A cylinder shaped can needs to be constructed to hold 200 cubic centimeters of soup. The material for the sides
of the can costs 0.02 cents per square centimeter. The material for the top and bottom of the can need to be thicker,
and costs 0.05 cents per square centimeter. Find the dimensions for the can that will minimize production cost.
okay. one more time
πr^2h = 200
h = 200/(πr^2)
The area is thus
2πrh + 2πr^2
That makes the cost c
c = .02*2πr(200/πr^2) + .05*2πr^2
c = 4/r + 0.1πr^2
So to find minimum c, set dc/dr = 0
That occurs when r = ∛(20/π) = 1.853
Now finish it off
To find the dimensions that will minimize production cost, we can set up a mathematical model and use calculus to find the optimal solution.

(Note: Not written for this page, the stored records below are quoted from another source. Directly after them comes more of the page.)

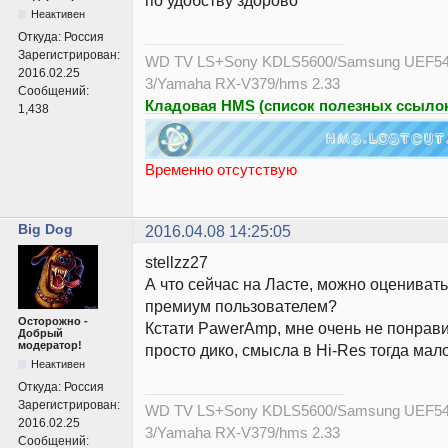
по удобству здорово
Неактивен
Откуда:
Россия
Зарегистрирован:
WD TV LS+Sony KDLS5600/Samsung UEF54
2016.02.25
3/Yamaha RX-V379/hms 2.33
Сообщений:
Кладовая HMS (список полезных ссылок
1,438
Временно отсутствую
Big Dog
2016.04.08 14:25:05
stellzz27
А что сейчас на Ласте, можно оценивать
премиум пользователем?
Осторожно -
Кстати PawerAmp, мне очень не понрави
Добрый
модератор!
просто дико, смысла в Hi-Res тогда мал
Неактивен
Откуда:
Россия
Зарегистрирован:
WD TV LS+Sony KDLS5600/Samsung UEF54
2016.02.25
3/Yamaha RX-V379/hms 2.33
Сообщений: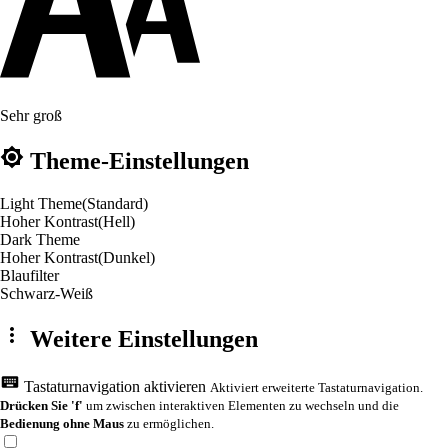
Sehr groß
Theme-Einstellungen
Light Theme
(Standard)
Hoher Kontrast
(Hell)
Dark Theme
Hoher Kontrast
(Dunkel)
Blaufilter
Schwarz-Weiß
Weitere Einstellungen
Tastaturnavigation aktivieren
Aktiviert erweiterte Tastaturnavigation.
Drücken Sie 'f'
um zwischen interaktiven Elementen zu wechseln und die
Bedienung ohne Maus
zu ermöglichen.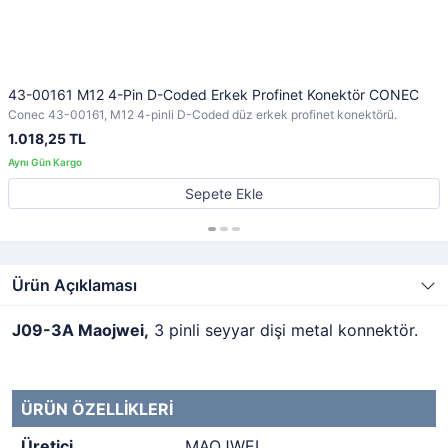
43-00161 M12 4-Pin D-Coded Erkek Profinet Konektör CONEC
Conec 43-00161, M12 4-pinli D-Coded düz erkek profinet konektörü.
1.018,25 TL
Sepete Ekle
Ürün Açıklaması
J09-3A Maojwei,
3 pinli seyyar dişi metal konnektör.
ÜRÜN ÖZELLİKLERİ
Üretici
MAOJWEI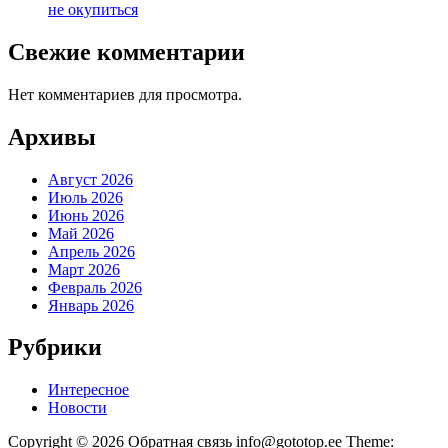
не окупиться
Свежие комментарии
Нет комментариев для просмотра.
Архивы
Август 2026
Июль 2026
Июнь 2026
Май 2026
Апрель 2026
Март 2026
Февраль 2026
Январь 2026
Рубрики
Интересное
Новости
Copyright © 2026 Обратная связь info@gototop.ee Theme: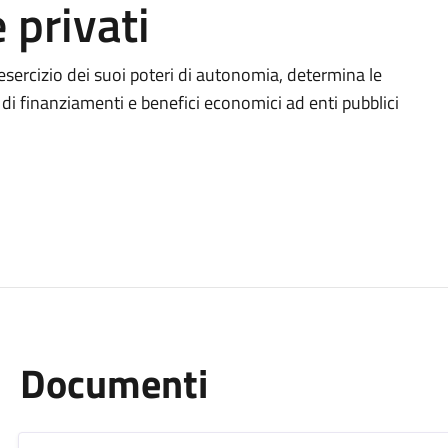
 privati
sercizio dei suoi poteri di autonomia, determina le
 di finanziamenti e benefici economici ad enti pubblici
Documenti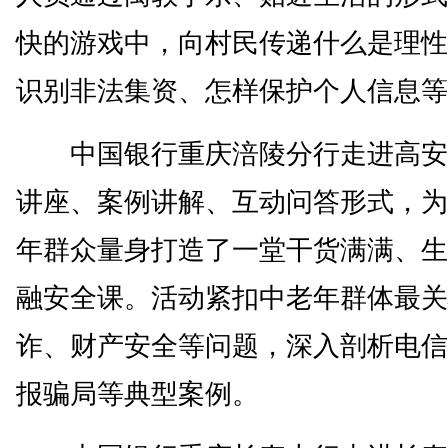
快的游戏中，向村民传递什么是理性
识别非法集资、怎样保护个人信息等
中国银行重庆涪陵分行走进高安
讲座、案例讲解、互动问答形式，为
年群众量身打造了一堂干货满满、生
融安全课。活动紧扣中老年群体最关
诈、财产安全等问题，深入剖析电信
报骗局等典型案例。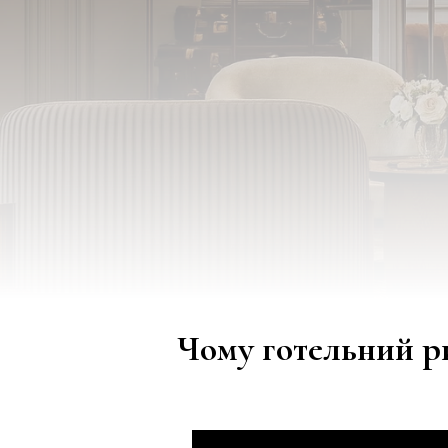
Чому готельний р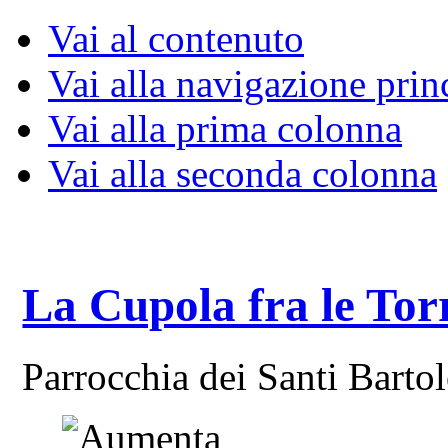
Vai al contenuto
Vai alla navigazione prin
Vai alla prima colonna
Vai alla seconda colonna
La Cupola fra le Tor
Parrocchia dei Santi Bart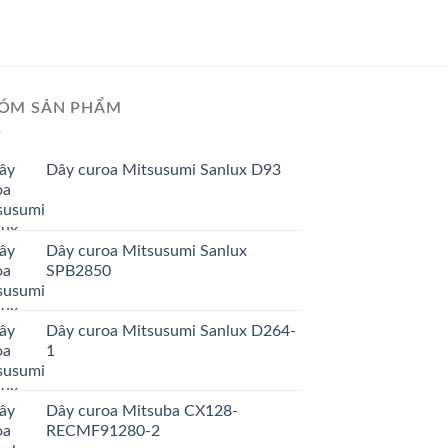
ÓM SẢN PHẨM
Dây curoa Mitsusumi Sanlux D93
Dây curoa Mitsusumi Sanlux
SPB2850
Dây curoa Mitsusumi Sanlux D264-
1
Dây curoa Mitsuba CX128-
RECMF91280-2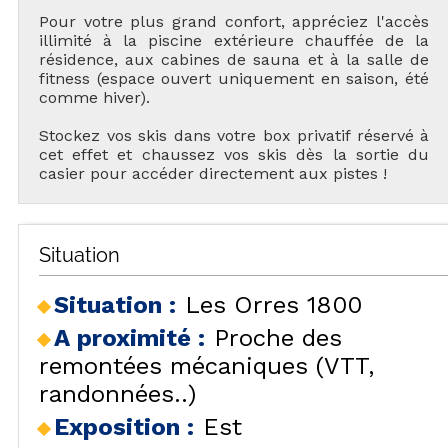
Pour votre plus grand confort, appréciez l'accès
illimité à la piscine extérieure chauffée de la
résidence, aux cabines de sauna et à la salle de
fitness (espace ouvert uniquement en saison, été
comme hiver).
Stockez vos skis dans votre box privatif réservé à
cet effet et chaussez vos skis dès la sortie du
casier pour accéder directement aux pistes !
Situation
Situation :
Les Orres 1800
A proximité :
Proche des
remontées mécaniques (VTT,
randonnées..)
Exposition :
Est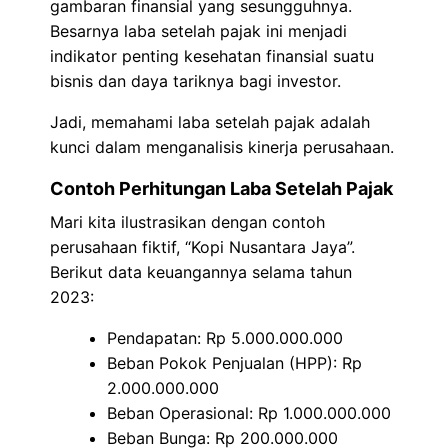
gambaran finansial yang sesungguhnya.
Besarnya laba setelah pajak ini menjadi
indikator penting kesehatan finansial suatu
bisnis dan daya tariknya bagi investor.
Jadi, memahami laba setelah pajak adalah
kunci dalam menganalisis kinerja perusahaan.
Contoh Perhitungan Laba Setelah Pajak
Mari kita ilustrasikan dengan contoh
perusahaan fiktif, “Kopi Nusantara Jaya”.
Berikut data keuangannya selama tahun
2023:
Pendapatan: Rp 5.000.000.000
Beban Pokok Penjualan (HPP): Rp
2.000.000.000
Beban Operasional: Rp 1.000.000.000
Beban Bunga: Rp 200.000.000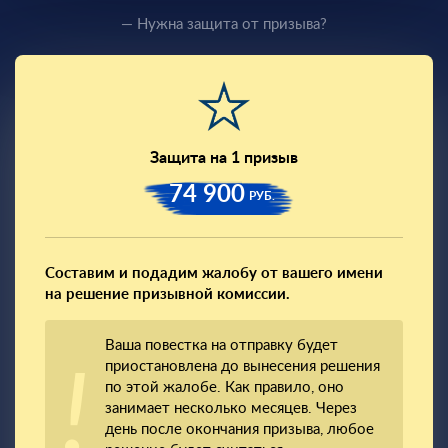
— Нужна защита от призыва?
Защита на 1 призыв
74 900
РУБ.
Составим и подадим жалобу от вашего имени
на решение призывной комиссии.
Ваша повестка на отправку будет
приостановлена до вынесения решения
по этой жалобе. Как правило, оно
занимает несколько месяцев. Через
день после окончания призыва, любое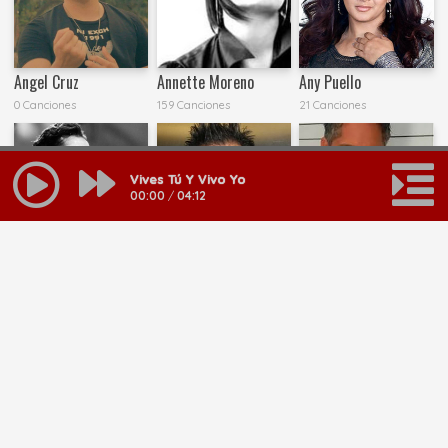
Angel Cruz
Annette Moreno
Any Puello
0 Canciones
159 Canciones
21 Canciones
Vives Tú Y Vivo Yo
00:00
/
04:12
Barak
Benjamin Rivera
Charlie Hernández
101 Canciones
33 Canciones
44 Canciones
MAS RESULTADOS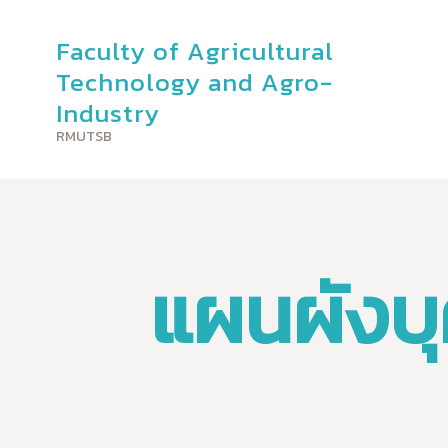
Faculty of Agricultural
Faculty o
Technology and Agro-
Industry
RMUTSB
แผนผังบ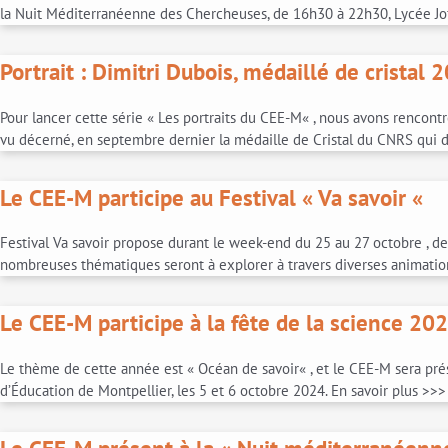
la Nuit Méditerranéenne des Chercheuses, de 16h30 à 22h30, Lycée Jof
Portrait : Dimitri Dubois, médaillé de cristal
Pour lancer cette série « Les portraits du CEE-M« , nous avons rencon
vu décerné, en septembre dernier la médaille de Cristal du CNRS qui 
Le CEE-M participe au Festival « Va savoir «
Festival Va savoir propose durant le week-end du 25 au 27 octobre , des
nombreuses thématiques seront à explorer à travers diverses animation
Le CEE-M participe à la fête de la science 20
Le thème de cette année est « Océan de savoir« , et le CEE-M sera prés
d’Éducation de Montpellier, les 5 et 6 octobre 2024. En savoir plus >>>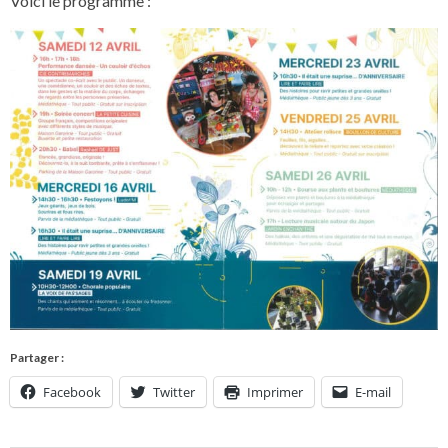
Voici le programme :
Partager :
Facebook
Twitter
Imprimer
E-mail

Let's denote the radius of the cylinder as r and the height as h.
The volume of a cylinder is given by the formula V = πr^2h. In this case, we have V = 200 cubic centimeters.
To minimize the production cost, we need to minimize the cost of the side material and the cost of the top and bottom material.
The cost of the side material (C1) is given by the formula C1 = 0.02 * (2πrh).
The cost of the top and bottom material (C2) is given by the formula C2 = 0.05 * (2πr^2).
The total production cost (C) is the sum of C1 and C2: C = C1 + C2.
Now, let's substitute the formulas for C1 and C2 into C and simplify it:
C = 0.02 * (2πrh) + 0.05 * (2πr^2)
= 0.04πrh + 0.10πr^2
= π(0.04rh + 0.10r^2)
To find the dimensions that minimize the production cost, we need to find the values of r and h that minimize C.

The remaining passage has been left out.